Franz Liszt and Richard Wagner founded The New German School and attached to it the slogan "the music of the future".  It was at this time in music history that composers created the belief that music and beauty could be created without the academic rules and conventions of the preceding periods. Building from Berlioz's idea of a program symphony, composers such as Liszt wrote pieces in which the musical structure was created by events in said 'program' (the story off which the piece was composed) rather than by an abstract form (ie. sonata form).  However, this wasn't always the case. Liszt composed Les Preludes before pairing it with a poetic meditation by Lamartine. All in all, composers were relating specific poetry and stories to their music, compared to, say, the Third Symphony of Beethoven, that was inspired by ideals and liberties.

Richard Wagner (1813-1883) insisted that art arose from nature instead of convention. He expressed that 'art of the future' should express the 'essence of people from which it comes'. He aimed for his 'art' to include more than just music. It should include staging, singing, many emotions, and long extended passages where a single idea or emotion is expressed.



"The highest collective artwork is the drama; it can only be present in its greatest possible completeness when each type of art in its greatest completeness, is present in it"

These words sum up Wagner's thoughts on music and art. It is quite clear to us his viewpoints when we look at the massive works he composed...works of 5 hours, dense orchestral passages and never-ending emotional drive. To him, this was the music of the future...even more limitless than the music of Beethoven, which during his time was sometimes considered too long and demanding for the audience. His music was to serve the drama...not to 'please the public', as he claimed Mozart's opera did. "Music serves as a means to carry out the dramatic purpose."

I have come to realize that while music history progresses because of innovations in harmony, rhythm, tonality, and the like, it also progressed and developed because of the reactions composers had to the music preceding theirs. And so for Wagner, his music was a reaction to Beethoven's music-he believed the next place music had to progress from was Beethoven's Ninth Symphony.
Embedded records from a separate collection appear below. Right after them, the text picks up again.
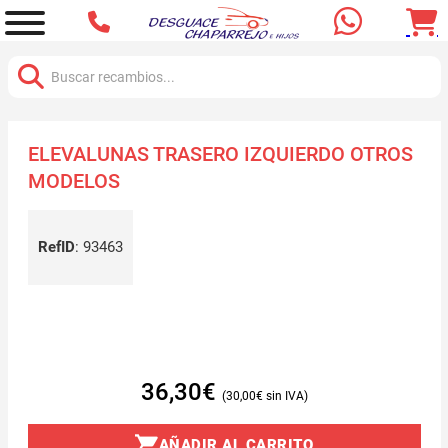
Buscar:
ELEVALUNAS TRASERO IZQUIERDO OTROS
MODELOS
RefID
:
93463
36,30
€
30,00
€
AÑADIR AL CARRITO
Some composers of the late romantic period opposed the ideas of the New German School and continued to compose and expand upon the ideas in the classical tradition. That is to say, they expanded tonally the music of their predecessors (Beethoven, Schubert) but remained more in line with the four movement sonata plan and other classical forms. If Beethoven had lived longer, would it be possible to say that his music would have been similar to Brahms'? It is very interesting to compare the music of Brahms and Wagner and realize that they were composing in in the same time.

In Wagner's Prelude to Tristan und Isolde, the constant sense of longing and unresolved desire can be contrasted with the opening of the fourth movement of Brahms' Fourth Symphony. While there may well be a sense of longing in Brahms' music, there are also points of arrival-something that doesn't really happen in Wagner's music until the end of the 4 hour work! This shows how different the composers' interpretations of art and the expression of emotion were. The intense outpouring of emotion into the music of late Romanticism is very starkly contrasted in the next period - impressionism - which proved to be a reaction to the German style that dominated during the time of Wagner, Brahms, and their contemporaries.